(Data for this task Opens)

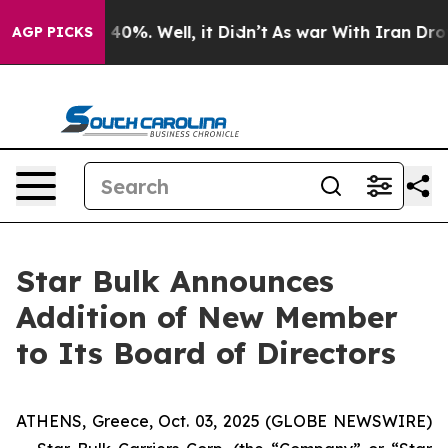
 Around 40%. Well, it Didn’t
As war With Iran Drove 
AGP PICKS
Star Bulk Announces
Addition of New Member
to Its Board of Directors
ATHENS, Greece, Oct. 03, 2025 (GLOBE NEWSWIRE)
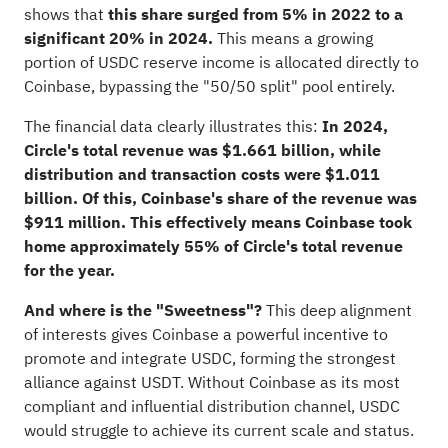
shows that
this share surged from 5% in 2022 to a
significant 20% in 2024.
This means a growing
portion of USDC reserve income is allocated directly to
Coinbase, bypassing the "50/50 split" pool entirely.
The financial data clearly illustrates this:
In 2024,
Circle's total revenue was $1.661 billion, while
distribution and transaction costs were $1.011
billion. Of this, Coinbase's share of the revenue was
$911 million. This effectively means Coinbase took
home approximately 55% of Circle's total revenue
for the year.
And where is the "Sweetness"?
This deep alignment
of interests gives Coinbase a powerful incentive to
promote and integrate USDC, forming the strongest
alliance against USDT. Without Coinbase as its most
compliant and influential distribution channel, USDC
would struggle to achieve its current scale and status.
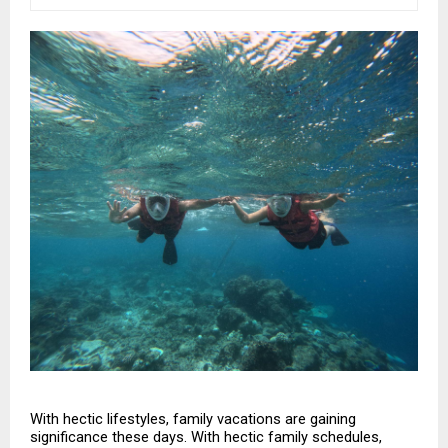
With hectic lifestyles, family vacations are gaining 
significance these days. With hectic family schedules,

(Data for this task Closes)

Problem description:
Nothing but the lines from the line containing "This deep alignment" through the end of the records belongs in the answer, written out exactly, both ends included, without pictures.

Output of the exercise:
This deep alignment
of interests gives Coinbase a powerful incentive to
promote and integrate USDC, forming the strongest
alliance against USDT. Without Coinbase as its most
compliant and influential distribution channel, USDC
would struggle to achieve its current scale and status.
With hectic lifestyles, family vacations are gaining 
significance these days. With hectic family schedules,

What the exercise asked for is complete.